### EXERCISE GOAL:
Find the line with "Mobile Apps (201, 1706)" in the records below. Copy it and every line after it, up to and including the line with "Hardware (46, 1986)".

Collected data:
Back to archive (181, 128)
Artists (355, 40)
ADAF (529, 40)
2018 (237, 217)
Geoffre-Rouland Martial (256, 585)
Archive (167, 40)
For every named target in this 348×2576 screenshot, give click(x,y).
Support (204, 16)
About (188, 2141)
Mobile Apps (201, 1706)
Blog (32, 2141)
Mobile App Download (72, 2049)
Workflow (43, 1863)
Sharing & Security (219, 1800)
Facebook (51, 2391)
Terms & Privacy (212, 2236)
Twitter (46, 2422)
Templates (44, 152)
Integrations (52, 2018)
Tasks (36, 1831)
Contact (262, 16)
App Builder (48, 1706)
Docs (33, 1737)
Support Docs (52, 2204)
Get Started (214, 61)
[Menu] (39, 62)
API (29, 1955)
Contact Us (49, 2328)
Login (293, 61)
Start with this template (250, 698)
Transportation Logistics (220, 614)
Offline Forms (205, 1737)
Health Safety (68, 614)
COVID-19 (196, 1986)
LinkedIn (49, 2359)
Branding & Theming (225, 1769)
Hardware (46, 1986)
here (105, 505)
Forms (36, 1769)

### THE ANSWER:
Mobile Apps (201, 1706)
Blog (32, 2141)
Mobile App Download (72, 2049)
Workflow (43, 1863)
Sharing & Security (219, 1800)
Facebook (51, 2391)
Terms & Privacy (212, 2236)
Twitter (46, 2422)
Templates (44, 152)
Integrations (52, 2018)
Tasks (36, 1831)
Contact (262, 16)
App Builder (48, 1706)
Docs (33, 1737)
Support Docs (52, 2204)
Get Started (214, 61)
[Menu] (39, 62)
API (29, 1955)
Contact Us (49, 2328)
Login (293, 61)
Start with this template (250, 698)
Transportation Logistics (220, 614)
Offline Forms (205, 1737)
Health Safety (68, 614)
COVID-19 (196, 1986)
LinkedIn (49, 2359)
Branding & Theming (225, 1769)
Hardware (46, 1986)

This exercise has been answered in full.